Il ragazzino non sembrava molto convinto.

«Siamo solo due e dobbiamo seguire la traiettoria di una cometa e di cinque schegge della stessa con queste attrezzature che cadono a pezzi come la nostra torre? … non ce la faremo mai!» obbiettò Pluto e preso il suo secchio stava per scendere nuovamente le scale.

«La scienza ci verrà in aiuto.» si affrettò a controbattere il Prof. Magus posizionandosi davanti a lui «Registreremo il fenomeno e attraverso i calcoli, troveremo il punto esatto in cui cadranno. Non possiamo affidarci solo alla profezia, dobbiamo fare la nostra parte. Siamo anche noi dei prescelti. Il destino dell’umanità è nelle nostre mani!» Più che mai eccitato lo aveva afferrato per la felpa, come per scuoterlo dal suo torpore.

Se è davvero così… forse dovrei provare a terminare il mio gioco on line invece di lavare i pavimenti, perché sarà davvero la fine” pensò Pluto senza aver il coraggio di condividere il pensiero appena espresso nella sua mente. Per quanto amasse guardare il cielo, non credeva di essere in grado di leggere le stelle, non credeva più nemmeno alla possibilità da parte degli uomini di interpretare i movimenti dei pianeti, anche se attribuiva al professore una buona dose di volontà e determinazione nel provarci. Credere in un futuro catastrofico, era per lui come pensare che un giorno avrebbe visto un unicorno volare. Cresciuto tranquillo su quella montagna dall’età di dieci anni, con quell’esaltato professore di astronomia, che sembrava eccitarsi un po’ troppo davanti ad una stella cadente, mentre lui dal telescopio non riusciva a vedere la metà di quello che gli suggeriva, era pretendere troppo. Voleva continuare la sua esistenza senza eccessive emozioni.

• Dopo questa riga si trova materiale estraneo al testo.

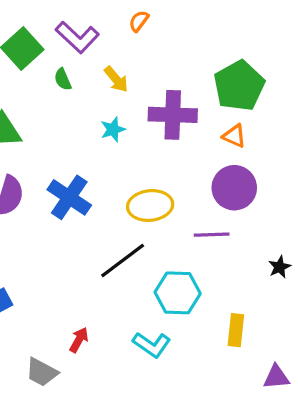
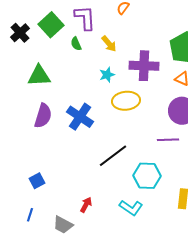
purple L-shape: (77, 37) -> (85, 18), turned -136
yellow ellipse: (150, 205) -> (126, 101), moved

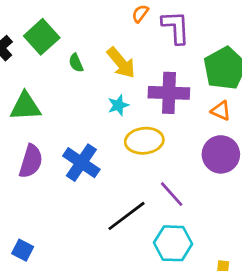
purple L-shape: (85, 18) -> (176, 27), moved
yellow arrow: (109, 44) -> (121, 63), size x1.4
purple line: (168, 140) -> (172, 194), moved, turned 50
blue square: (37, 181) -> (23, 250), turned -35

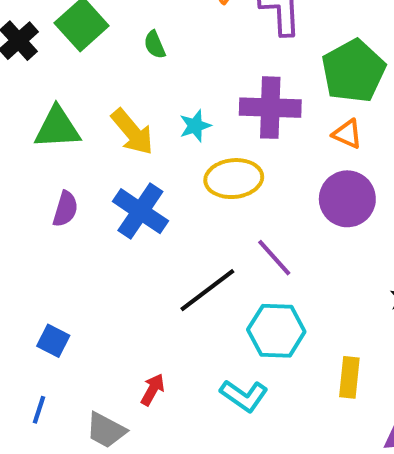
green semicircle: (76, 63) -> (155, 45), moved
yellow arrow: (121, 63) -> (132, 132), moved
purple semicircle: (31, 161) -> (65, 209), size x0.7

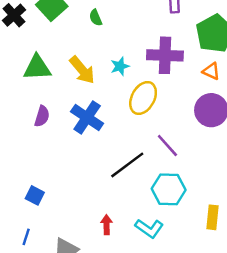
yellow ellipse: (234, 179) -> (143, 98), turned -56
red arrow: (153, 390) -> (107, 225), moved, turned -30

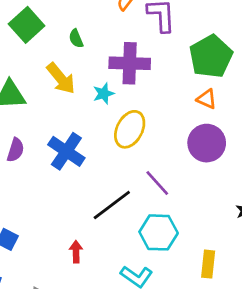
purple cross: (165, 55) -> (130, 63), moved
yellow arrow: (82, 70) -> (61, 78), moved
red arrow: (107, 225) -> (76, 252), moved

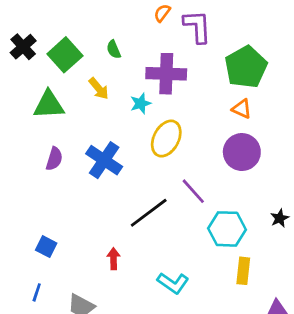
green square: (27, 25) -> (65, 55), moved
yellow arrow: (61, 78) -> (99, 89), size x0.7
cyan hexagon: (159, 232) -> (227, 229), moved

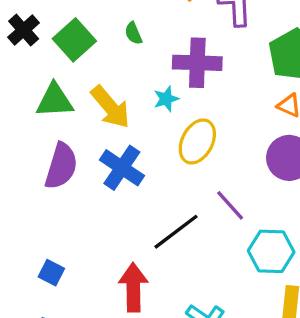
yellow arrow: (99, 89) -> (110, 107), moved, size x1.6
purple semicircle: (54, 159) -> (61, 166), size x1.6
red arrow: (114, 259) -> (133, 287), size x1.8

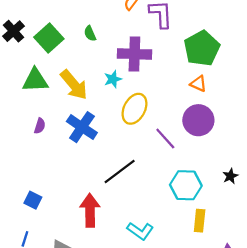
purple semicircle: (61, 166) -> (40, 126), size x0.5
purple line: (230, 205) -> (165, 138), moved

«Tranquillo Prof., non vi agitate o dovrò portarvi le pillole per la pressione! Ce la faremo a sopravvivere tutti. Le ragazze – a quanto dice – sembrano in gamba e con i super poteri troveranno la pietra e ci salveranno. Se questa è la profezia, per quale motivo preoccuparsi? Per giunta, cosa c’entriamo noi?»

L’astronomo comprese che non poteva fare affidamento su quel giovane inesperto e poco incline a comprendere la sua scienza. Come pretendere che capisse i suoi affanni? Affondò definitivamente rassegnato la testa tra le sue carte e continuò i suoi studi in attesa del grande evento.

 

Ecco, cari lettori, come inizia la nostra storia. Come avrete capito la missione non è semplice, ma di certo questi due risoluti personaggi ce la metteranno tutta. Prima di vedere come però, voglio parlarvi di queste cinque prescelte dall’astro più luminoso della nostra galassia e di come l’incontro con questa fatidica scheggia le renderà tutte sorelle, tutte speciali e straordinariamente importanti per la salvezza del nostro pianeta; riservando conseguenze inimmaginabili anche per coloro che avranno la fortuna di conoscerle.